Finalmente, la guerra se ganó por las armas pero, hasta 1919, ese modus operandi se reveló como bastante ineficiente. Las principales victorias –fundamentalmente la emancipación católica, la tenue reforma agraria y el Home Rule- habían sido conseguidas por los parlamentarios.
Pero es ahí donde también incide el discurso de la violencia. ¿Estaban los parlamentarios exentos del mismo? Conviene no olvidar que el trasfondo de las grandes campañas del nacionalismo constitucional es el de la violencia agraria local; cuando el sistema apretaba demasiado, los Whiteboys se encargaban de "vigilar las costumbres", y esto pronto generó un difuso clima de amenaza que los políticos ingleses en Westminster supieron interpretar, acertadamente, como un peligro potencial que había que desactivar.

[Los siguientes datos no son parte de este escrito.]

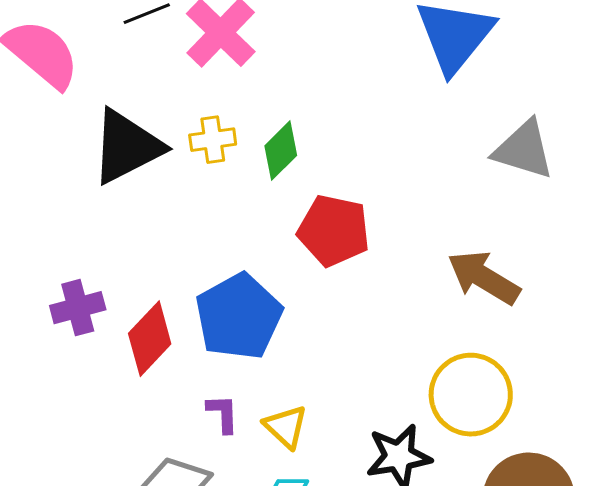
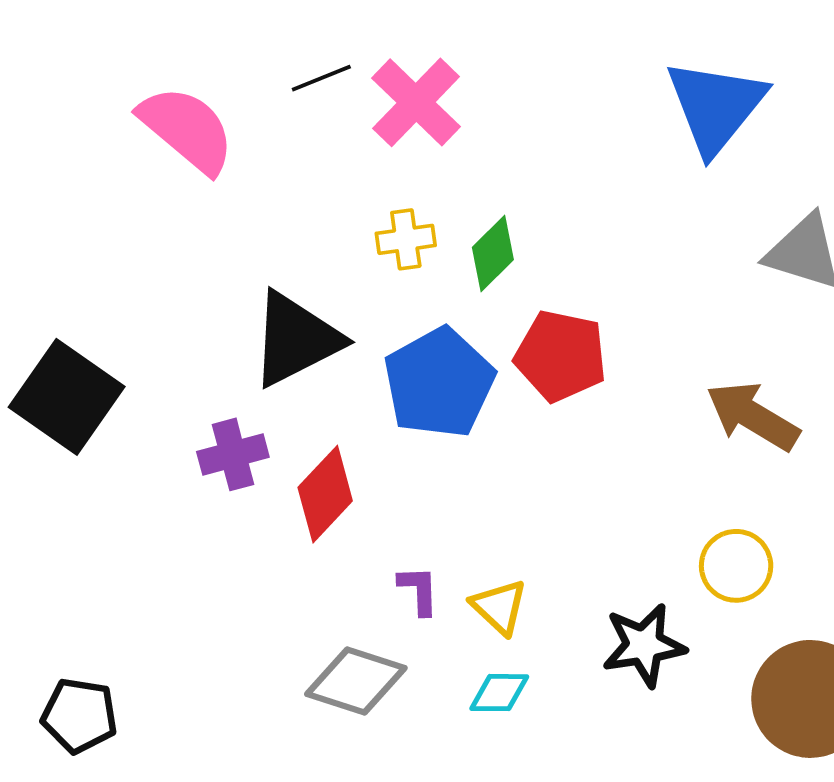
black triangle: (127, 147) -> (296, 339), moved
blue pentagon: (239, 317) -> (439, 383), moved
yellow circle: (471, 395) -> (736, 566), size x0.7

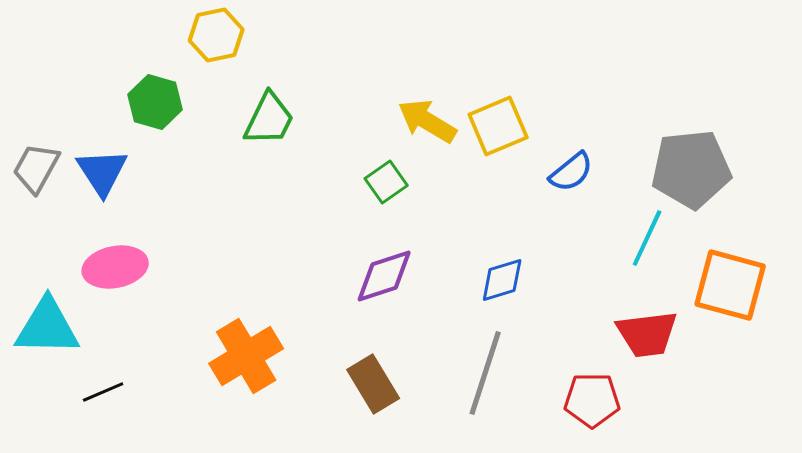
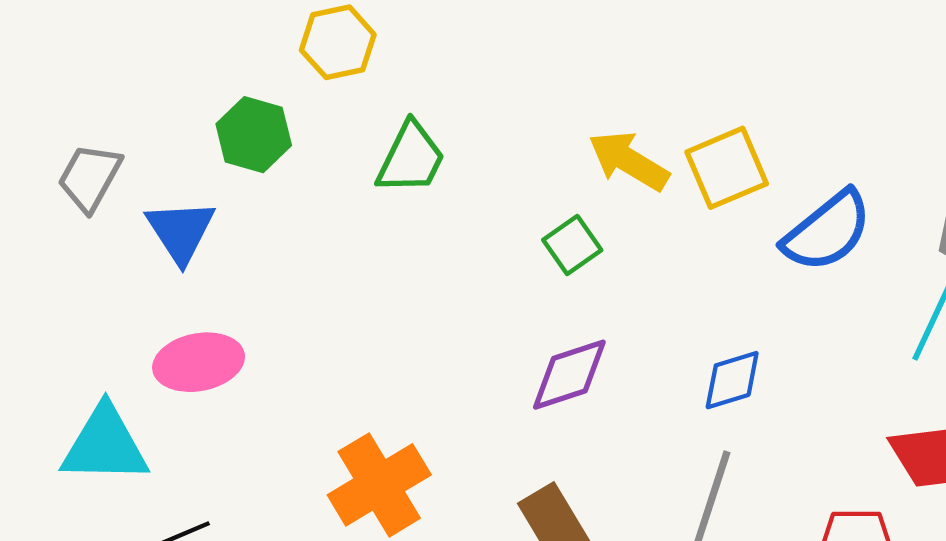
gray trapezoid: (36, 168) -> (90, 177), moved
blue semicircle: (571, 172) -> (827, 231), size x1.5

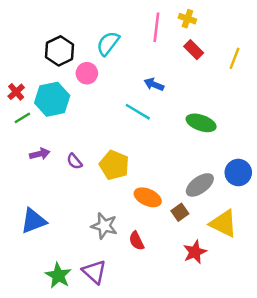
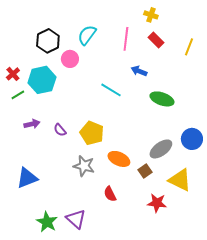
pink line: (156, 27) -> (126, 39), moved
blue arrow: (154, 84) -> (139, 71), moved
gray star: (104, 226) -> (84, 166), moved
red star: (195, 252) -> (157, 203), turned 30

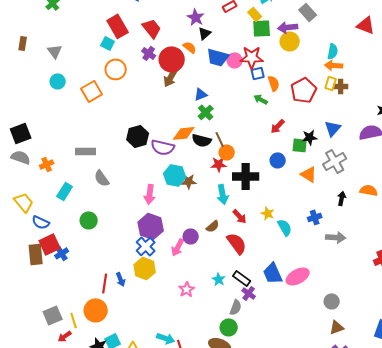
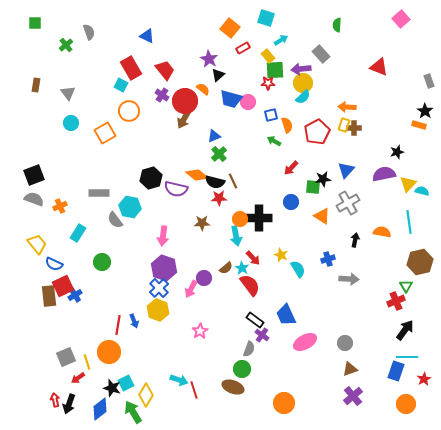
cyan semicircle: (333, 51) -> (303, 97), moved, turned 35
red star: (252, 57) -> (268, 83), moved, size x0.6
orange diamond: (184, 133) -> (197, 175), turned 45
orange circle: (227, 152) -> (240, 219), moved
red star: (219, 164) -> (219, 198), moved
cyan hexagon: (175, 175) -> (130, 207), moved
pink ellipse: (298, 276) -> (305, 342), moved
cyan star: (219, 279) -> (242, 268), moved

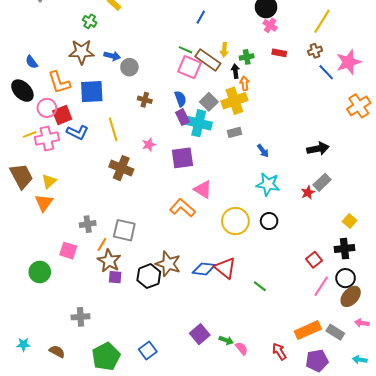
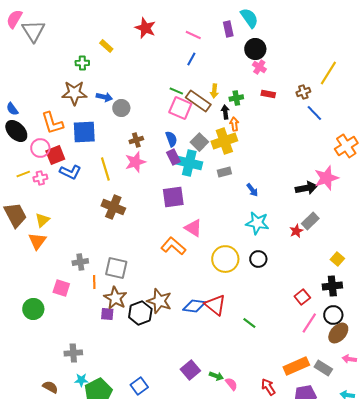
green cross: (90, 21) -> (82, 63), turned -32
yellow line: (322, 21) -> (328, 73), moved
blue semicircle: (32, 62) -> (12, 109), moved
pink star: (349, 62) -> (326, 178), moved
brown cross: (145, 100) -> (136, 140), turned -32
pink cross: (47, 138) -> (40, 178), size x0.6
pink star: (149, 145) -> (135, 162), moved, size x1.5
orange line: (102, 244) -> (94, 282), turned -32
brown star: (109, 261) -> (115, 298), moved
cyan star: (23, 344) -> (81, 380), moved

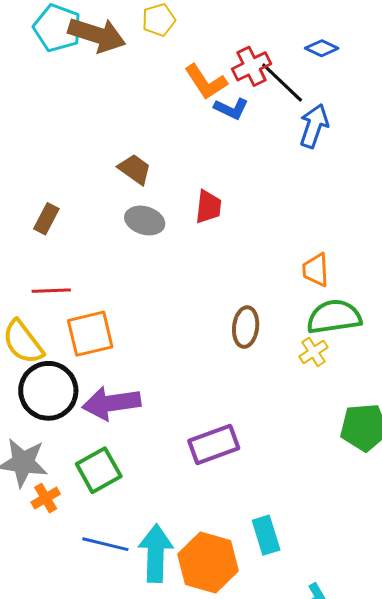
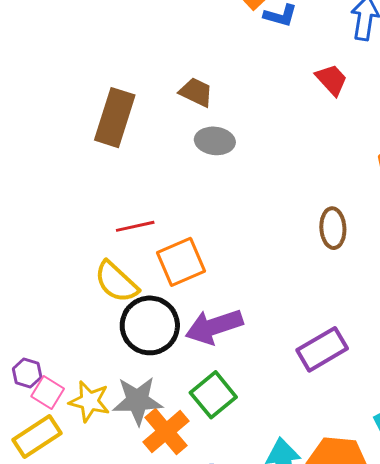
red trapezoid: (208, 207) -> (331, 80), moved, turned -39
brown rectangle: (46, 219) -> (115, 118), moved, size x1.8
orange cross: (46, 498) -> (166, 432), size x1.6

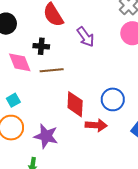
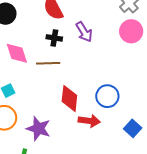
black cross: (41, 46) -> (54, 38), moved

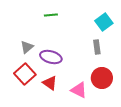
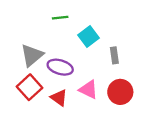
cyan square: (104, 22) -> (88, 36), moved
gray triangle: (27, 47) -> (32, 55), size x1.5
pink triangle: (79, 90) -> (88, 90), moved

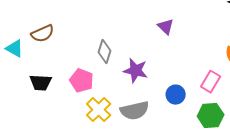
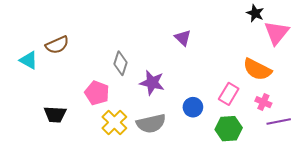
black trapezoid: (41, 83) -> (55, 114), moved

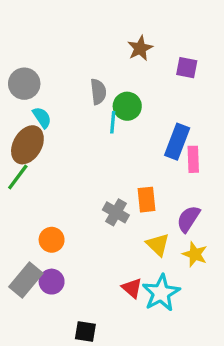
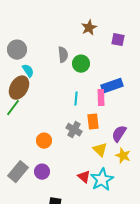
cyan line: (113, 122) -> (76, 99), moved
blue rectangle: (177, 142) -> (112, 86), turned 50
pink rectangle: (193, 159) -> (101, 98), moved
orange circle: (52, 240) -> (44, 141), moved
purple circle: (52, 282) -> (42, 172), moved

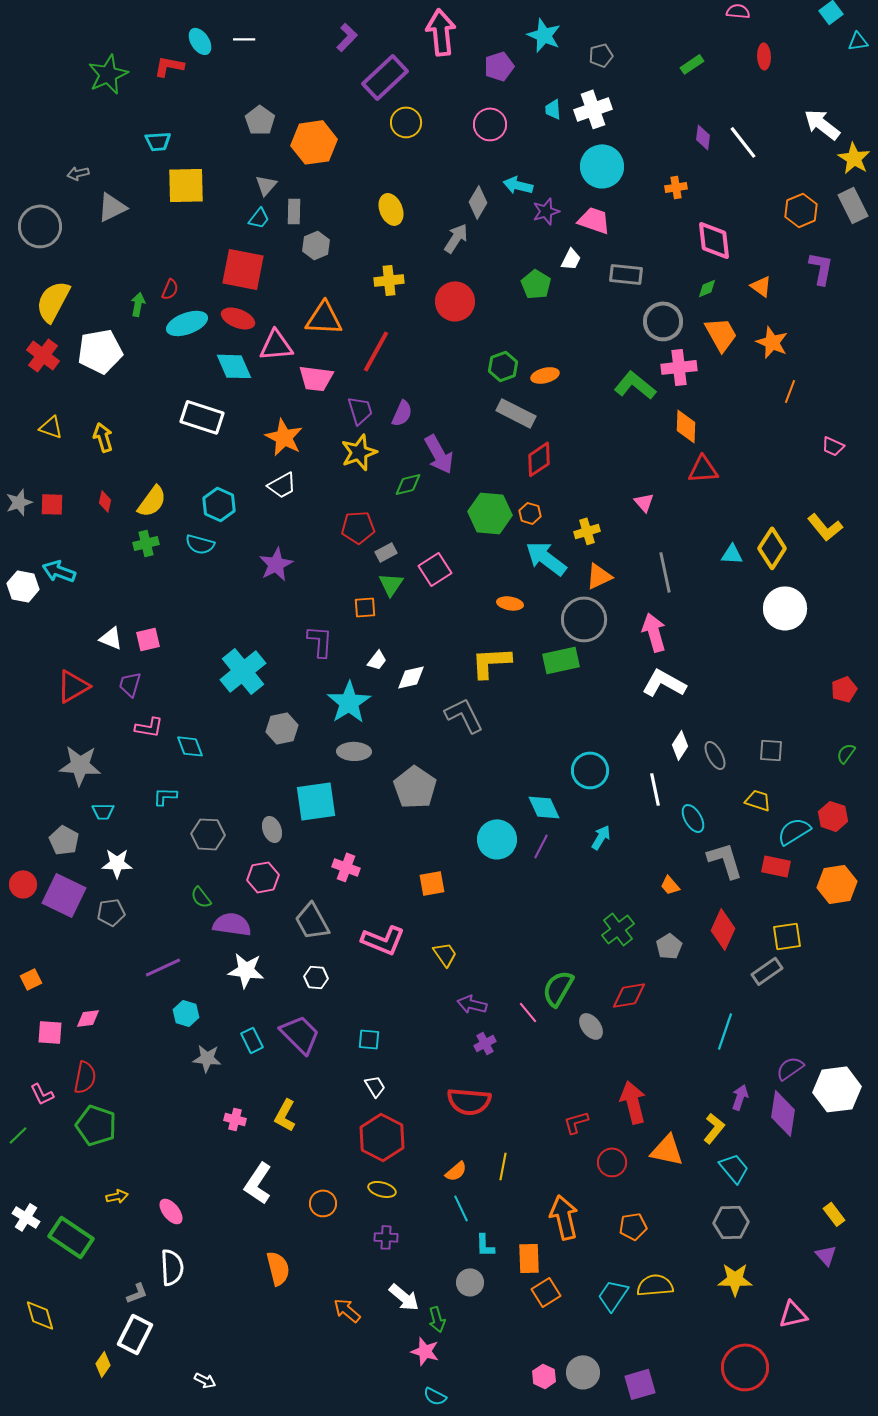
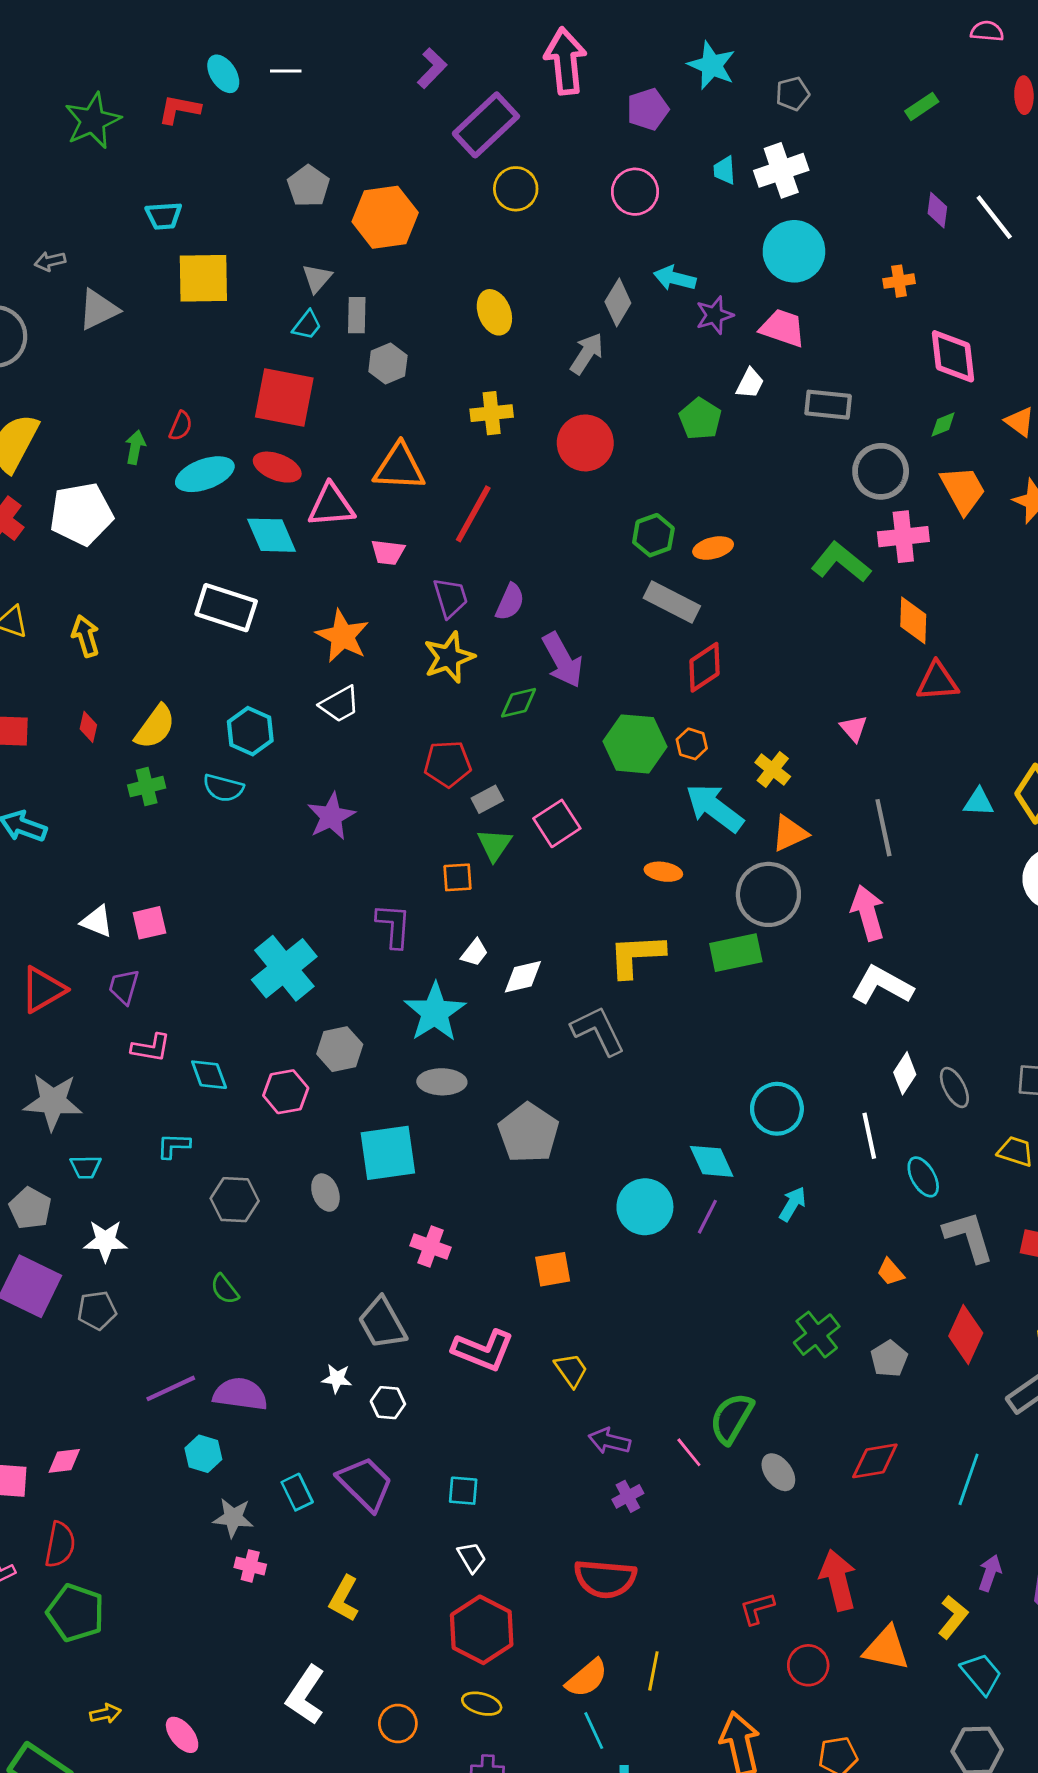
pink trapezoid: (316, 378) -> (388, 552), size x0.7
yellow cross: (587, 531) -> (773, 769), turned -35
pink hexagon: (263, 877) -> (286, 1092), moved
purple semicircle: (232, 924) -> (240, 1394), moved
white star: (246, 970) -> (337, 1379), moved, size x0.6
red diamond: (629, 995) -> (875, 1461), moved
pink cross: (235, 1119) -> (250, 1566), moved
orange semicircle: (456, 1171) -> (587, 1678), size x1.4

Para los parlamentarios, así, la violencia fue una palanca. Para el resto, fue un arma, pero una que nunca supieron utilizar. Incluso en 1921 es muy posible que el IRA no hubiera podido aguantar otro año de lucha en muchas zonas del país. La violencia se articuló de manera local (como casi todo en la Irlanda del XIX) y fue complicado transformar las pulsiones de violencia comunitaria y espontánea en una estrategia coordinada entre columnas de guerrillas. Los parlamentarios, por tanto, fueron los únicos que lograron entender el componente local de esta violencia: demasiado leve para realizar ataques explícitos, pero lo suficiente ruidosa como para intranquilizar a Londres.